Activity:
From the entries below, reproduce exactly the lines from the one with "s unserem Archiv vom 10. Januar 2015" through the one with "Мастер клуб. Тренажёрный зал.", both included, without images.

Stored records

_ _ _ _ _

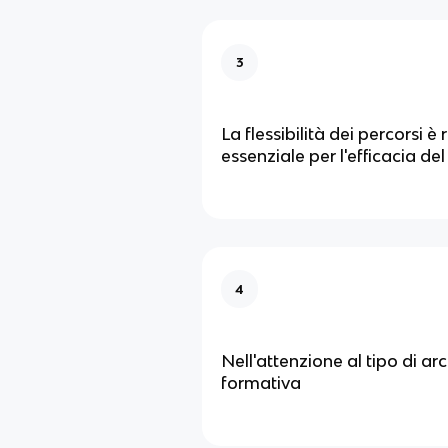
3
La flessibilità dei percorsi è 
essenziale per l'efficacia de
4
Nell'attenzione al tipo di arc
formativa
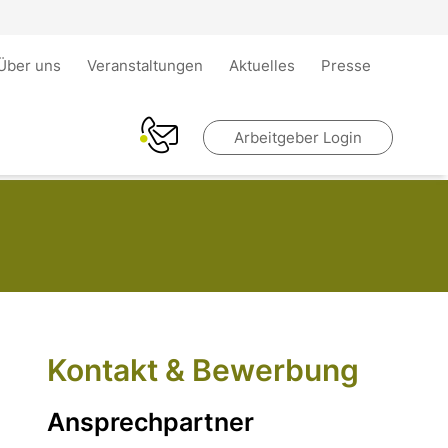
Über uns
Veranstaltungen
Aktuelles
Presse
Arbeitgeber Login
Kontakt & Bewerbung
Ansprechpartner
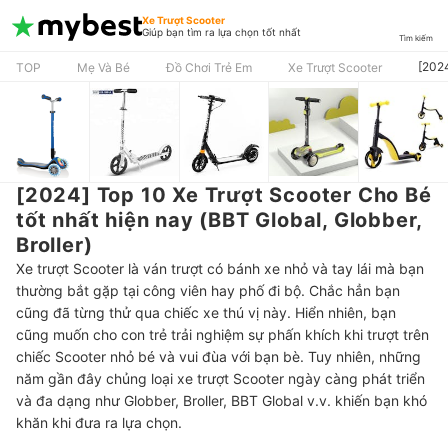
Xe Trượt Scooter
Giúp bạn tìm ra lựa chọn tốt nhất
Tìm kiếm
[2024
TOP
Mẹ Và Bé
Đồ Chơi Trẻ Em
Xe Trượt Scooter
[2024] Top 10 Xe Trượt Scooter Cho Bé
tốt nhất hiện nay (BBT Global, Globber,
Broller)
Xe trượt Scooter là ván trượt có bánh xe nhỏ và tay lái mà bạn
thường bắt gặp tại công viên hay phố đi bộ. Chắc hẳn bạn
cũng đã từng thử qua chiếc xe thú vị này. Hiển nhiên, bạn
cũng muốn cho con trẻ trải nghiệm sự phấn khích khi trượt trên
chiếc Scooter nhỏ bé và vui đùa với bạn bè. Tuy nhiên, những
năm gần đây chủng loại xe trượt Scooter ngày càng phát triển
và đa dạng như Globber, Broller, BBT Global v.v. khiến bạn khó
khăn khi đưa ra lựa chọn.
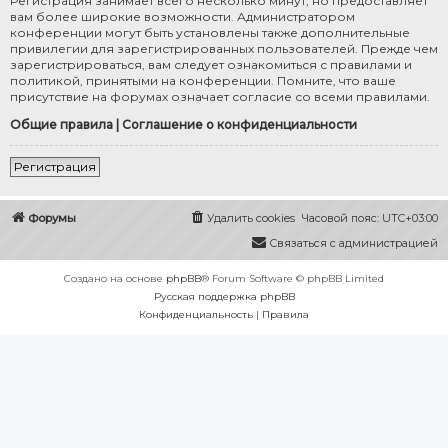
Регистрация занимает всего несколько минут, но предоставляет
вам более широкие возможности. Администратором
конференции могут быть установлены также дополнительные
привилегии для зарегистрированных пользователей. Прежде чем
зарегистрироваться, вам следует ознакомиться с правилами и
политикой, принятыми на конференции. Помните, что ваше
присутствие на форумах означает согласие со всеми правилами.
Общие правила
|
Соглашение о конфиденциальности
Регистрация
Форумы
Удалить cookies
Часовой пояс:
UTC+03:00
Связаться с администрацией
Создано на основе
phpBB
® Forum Software © phpBB Limited
Русская поддержка phpBB
Конфиденциальность
|
Правила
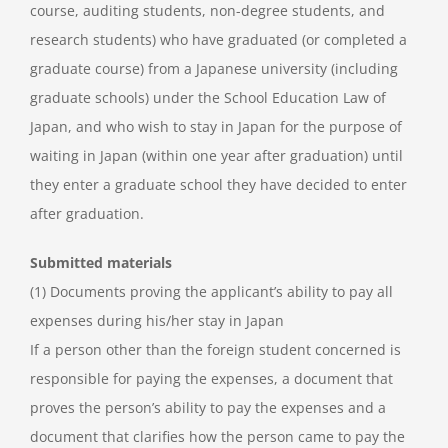
course, auditing students, non-degree students, and
research students) who have graduated (or completed a
graduate course) from a Japanese university (including
graduate schools) under the School Education Law of
Japan, and who wish to stay in Japan for the purpose of
waiting in Japan (within one year after graduation) until
they enter a graduate school they have decided to enter
after graduation.
Submitted materials
(1) Documents proving the applicant’s ability to pay all
expenses during his/her stay in Japan
If a person other than the foreign student concerned is
responsible for paying the expenses, a document that
proves the person’s ability to pay the expenses and a
document that clarifies how the person came to pay the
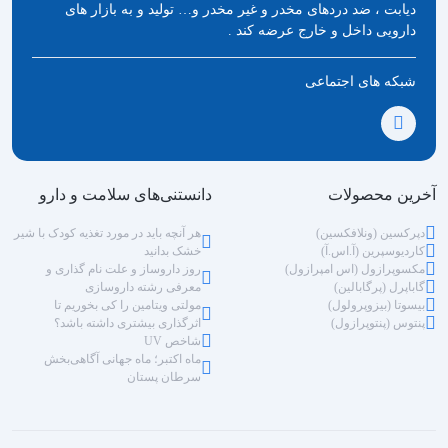
دیابت ، ضد دردهای مخدر و غیر مخدر و… تولید و به بازار های
دارویی داخل و خارج عرضه کند .
شبکه های اجتماعی
آخرین محصولات
دانستنی‌های سلامت و دارو
دپرکسین (ونلافکسین)
هر آنچه باید در مورد تغذیه کودک با شیر
کاردیوسپرین (آ.اس.آ)
خشک بدانید
مکسوپرازول (اس امپرازول)
روز داروساز و علت نام گذاری و
گاباپرل (پرگابالین)
معرفی رشته داروسازی
بیسوتا (بیزوپرولول)
مولتی ویتامین را کی بخوریم تا
پنتوس (پنتوپرازول)
اثرگذاری بیشتری داشته باشد؟
شاخص UV
ماه اکتبر؛ ماه جهانی آگاهی‌بخش
سرطان پستان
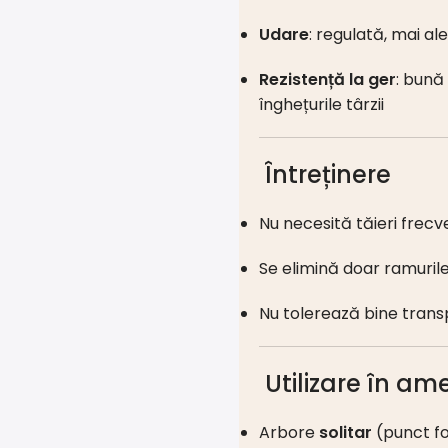
Udare
: regulată, mai ale
Rezistență la ger
: bună 
înghețurile târzii
Întreținere
Nu necesită tăieri frec
Se elimină doar ramuril
Nu tolerează bine trans
Utilizare în am
Arbore
solitar
(punct fo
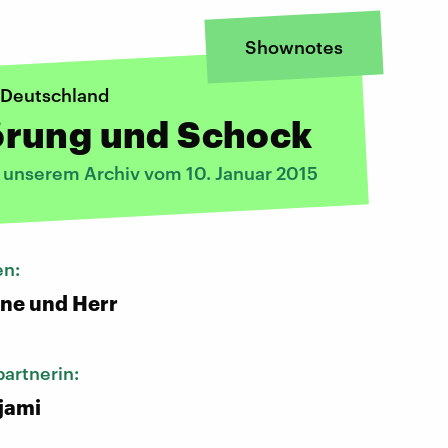
Shownotes
 Deutschland
rung und Schock
s unserem Archiv vom 10. Januar 2015
en:
ene und Herr
artnerin:
jami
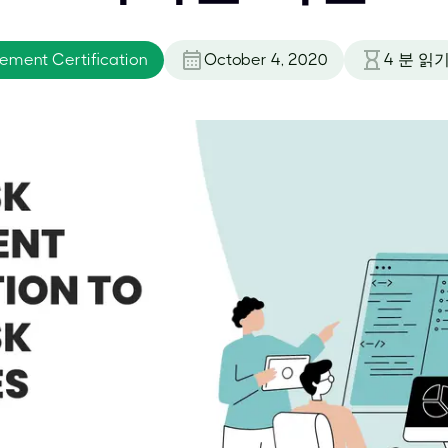
ement Certification
October 4, 2020
4
분 읽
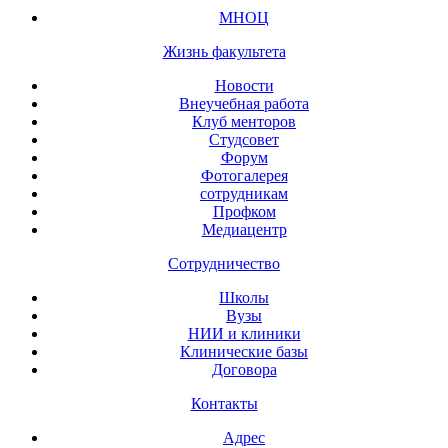
МНОЦ
Жизнь факультета
Новости
Внеучебная работа
Клуб менторов
Студсовет
Форум
Фотогалерея
сотрудникам
Профком
Медиацентр
Сотрудничество
Школы
Вузы
НИИ и клиники
Клинические базы
Договора
Контакты
Адрес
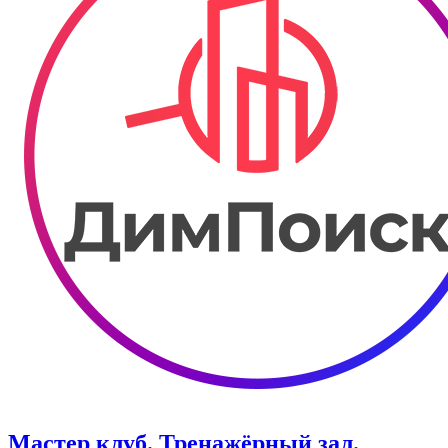
Мастер клуб. Тренажёрный зал.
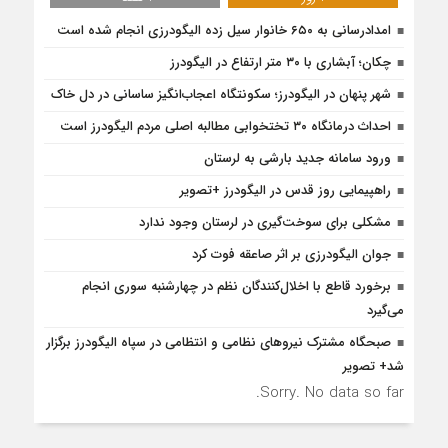
امدادرسانی به ۶۵۰ خانوار سیل زده الیگودرزی انجام شده است
چکان؛ آبشاری با ۳۰ متر ارتفاع در الیگودرز
شهر پنهان در الیگودرز؛ سکونتگاه اعجاب‌انگیز ساسانی در دل خاک
احداث درمانگاه ۳۰ تختخوابی مطالبه اصلی مردم الیگودرز است
ورود سامانه جدید بارشی به لرستان
راهپیمایی روز قدس در الیگودرز +تصویر
مشکلی برای سوخت‌گیری در لرستان وجود ندارد
جوان الیگودرزی بر اثر صاعقه فوت کرد
برخورد قاطع با اخلال‌کنندگان نظم در چهارشنبه سوری انجام
می‌گیرد
صبحگاه مشترک نیروهای نظامی و انتظامی در سپاه الیگودرز برگزار
شد+ تصویر
Sorry. No data so far.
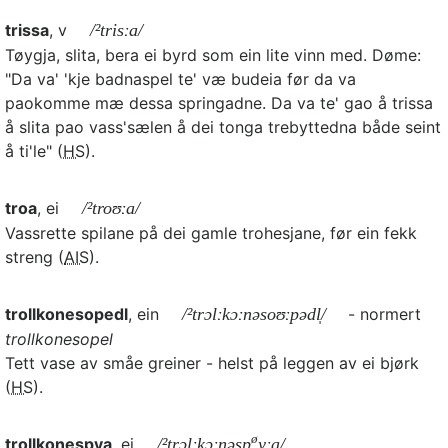
trissa
, v
/²trisːa/
Tøygja, slita, bera ei byrd som ein lite vinn med. Døme:
"Da va' 'kje badnaspel te' væ budeia før da va
paokomme mæ dessa springadne. Da va te' gao å trissa
å slita pao vass'sælen å dei tonga trebyttedna både seint
å ti'le" (
HS
).
troa
, ei
/²troʊːa/
Vassrette spilane på dei gamle trohesjane, før ein fekk
streng (
AIS
).
trollkonesopedl
, ein
/²trɔlːkɔːnəsoʊːpədl̩/
- normert
trollkonesopel
Tett vase av småe greiner - helst på leggen av ei bjørk
(
HS
).
ø
trollkonespya
, ei
/²trɔlːkɔːnəsp
yːa/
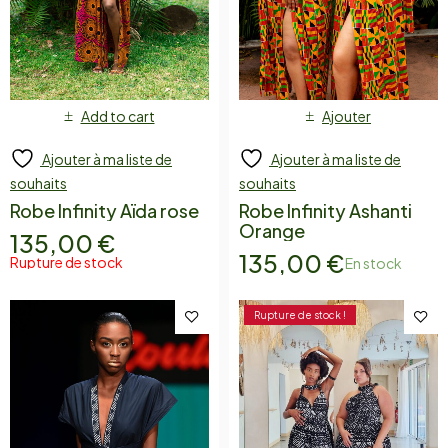
Add to cart
Ajouter
Ajouter à ma liste de
Ajouter à ma liste de
souhaits
souhaits
Robe Infinity Aïda rose
Robe Infinity Ashanti
Orange
135,00
€
135,00
€
Rupture de stock
En stock
Rupture de stock !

_ _ _ _ _

Answer space:
s unserem Archiv vom 10. Januar 2015
en:
ene und Herr
artnerin:
jami
ement Certification
October 4, 2020
4
분 읽
МНОЦ
Жизнь факультета
Новости
Внеучебная работа
Клуб менторов
Студсовет
Форум
Фотогалерея
сотрудникам
Профком
Медиацентр
Сотрудничество
Школы
Вузы
НИИ и клиники
Клинические базы
Договора
Контакты
Адрес
Мастер клуб. Тренажёрный зал.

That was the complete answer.